Every company strives for progress and the future target of most companies is to grow by increasing sales. Sales can be increased when the consumption of companys product increase. This is where job of marketers and advertisers are important. Apart from marketers and advertisers, making products available at each retail outlet can motivate consumers to buy the product. Distributors are the one whose responsibility is to make product available to the retailers and achieve higher visibility at the retail outlet. Johnson and Johnson can focus on improving the performance of distributors step by step. This can be done through achieving benchmark. Benchmarks are setting standards after comparison with competitors for future growth.

CONCLUSION

Considering the current situation of Johnson and Johnson and analyzing the strengths and weaknesses of the company vis--vis the competitors, the company should implement the large/super distributor model in a step wise process. This will help the company not only in improving its efficiency but will also be beneficial for the company in the long run in improving the overall distributor- company relationships and giving an edge to the company over its competitors. The implementation process will have to be closely monitored as it will pose a few challenges as mentioned earlier.
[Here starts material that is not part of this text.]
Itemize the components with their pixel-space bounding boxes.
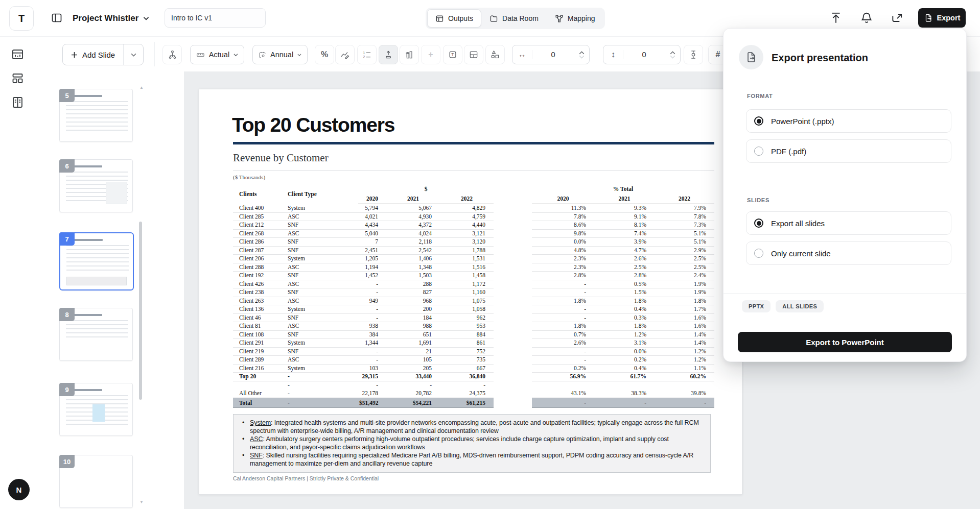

The company officials and the entire team from the company including the ASM, ABI and the respective sales professionals will have to be aligned with the goals of the company and also clearly educated about the entire process as well as the benefits for the smooth and effective implementation. The company should also look into the distributors perspective very closely so as to ensure that the process has a support from the distributor and also their insights and ideas are taken care of at the first stage itself. This will lead to avoidance of repetitive work and would help in reducing the costs and time required for implementation.